• _WHAT IS NEEDED_
Could you find every line in the records below that contains the word "screenshot" and copy it?

• _STORED DATA_
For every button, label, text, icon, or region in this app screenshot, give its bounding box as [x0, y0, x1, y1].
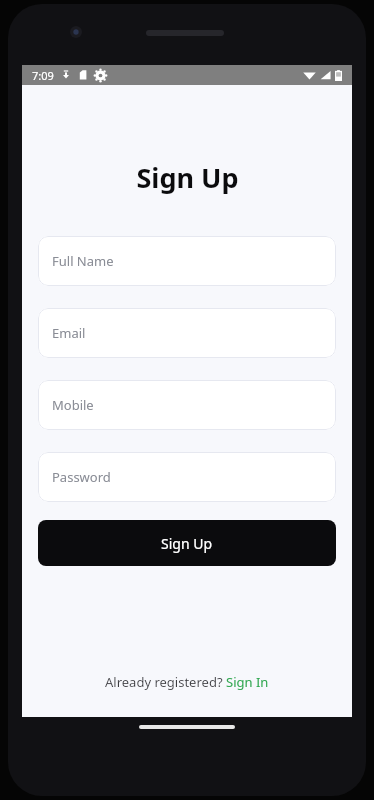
- staticText: Full Name: [52, 252, 114, 270]
- staticText: Mobile: [52, 396, 94, 414]
- staticText: Sign Up: [161, 534, 213, 553]
- staticText: Password: [52, 468, 111, 486]
- button[interactable]: Password: [38, 452, 336, 502]
- staticText: Sign In: [226, 673, 269, 691]
- button[interactable]: Email: [38, 308, 336, 358]
- staticText: Sign Up: [136, 159, 239, 196]
- staticText: Already registered?: [105, 673, 226, 691]
- button[interactable]: Mobile: [38, 380, 336, 430]
- button[interactable]: Sign Up: [38, 520, 336, 566]
- staticText: Email: [52, 324, 86, 342]
- button[interactable]: Full Name: [38, 236, 336, 286]
- staticText: 7:09: [32, 68, 54, 83]
- button[interactable]: Sign In: [226, 673, 269, 691]
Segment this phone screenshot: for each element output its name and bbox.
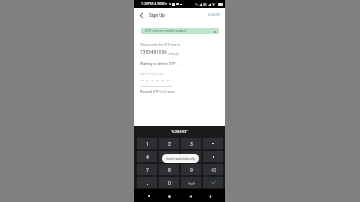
- staticText: 7:28PM 4.9KB/s: [141, 2, 168, 6]
- staticText: 7353481056: [140, 50, 167, 56]
- staticText: Please enter the OTP sent to: [140, 43, 181, 47]
- staticText: 4: [146, 154, 149, 160]
- button[interactable]: 4: [137, 151, 157, 162]
- staticText: 0: [168, 180, 171, 186]
- staticText: OTP sent on mobile number: [145, 29, 187, 33]
- staticText: Waiting to detect OTP ...: [140, 62, 180, 66]
- button[interactable]: 9: [181, 164, 201, 175]
- button[interactable]: Hide keyboard: [205, 191, 215, 201]
- button[interactable]: 1: [137, 138, 157, 149]
- button[interactable]: [203, 151, 223, 162]
- button[interactable]: "628693": [171, 129, 188, 134]
- staticText: 9: [190, 167, 193, 173]
- button[interactable]: Space: [181, 177, 201, 188]
- button[interactable]: 3: [181, 138, 201, 149]
- button[interactable]: Insert automatically: [162, 154, 199, 163]
- button[interactable]: Backspace: [203, 164, 223, 175]
- button[interactable]: OTP sent on mobile number: [141, 28, 219, 34]
- button[interactable]: Back: [137, 11, 146, 20]
- button[interactable]: 5: [159, 151, 179, 162]
- button[interactable]: Recent apps: [144, 191, 154, 201]
- other: Backspace: [211, 168, 216, 172]
- other: Done: [211, 180, 216, 185]
- staticText: 8: [168, 167, 171, 173]
- staticText: 1: [146, 141, 149, 147]
- staticText: 2: [168, 141, 171, 147]
- staticText: Resend OTP in 2 secs: [140, 90, 175, 94]
- staticText: change: [168, 52, 179, 56]
- button[interactable]: 0: [159, 177, 179, 188]
- staticText: Insert automatically: [166, 157, 196, 161]
- button[interactable]: 7: [137, 164, 157, 175]
- button[interactable]: Back: [185, 191, 195, 201]
- other: Space: [189, 182, 194, 184]
- staticText: 7: [146, 167, 149, 173]
- staticText: Sign Up: [149, 13, 165, 18]
- button[interactable]: 2: [159, 138, 179, 149]
- button[interactable]: 8: [159, 164, 179, 175]
- button[interactable]: change: [168, 52, 179, 56]
- staticText: 3: [190, 141, 193, 147]
- staticText: LOGIN: [208, 12, 220, 17]
- button[interactable]: [203, 138, 223, 149]
- button[interactable]: Home: [164, 191, 174, 201]
- button[interactable]: LOGIN: [205, 9, 223, 20]
- button[interactable]: Done: [203, 177, 223, 188]
- button[interactable]: [137, 177, 157, 188]
- staticText: 5: [168, 154, 171, 160]
- staticText: 6: [190, 154, 193, 160]
- button[interactable]: 6: [181, 151, 201, 162]
- staticText: Enter 6-digit code: [140, 72, 164, 76]
- staticText: 4G: [203, 3, 207, 6]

• _ANSWER SPACE_
For every button, label, text, icon, or region in this app screenshot, give its bounding box as [x0, y0, x1, y1].
Segment this phone screenshot: for each element output its name and bbox.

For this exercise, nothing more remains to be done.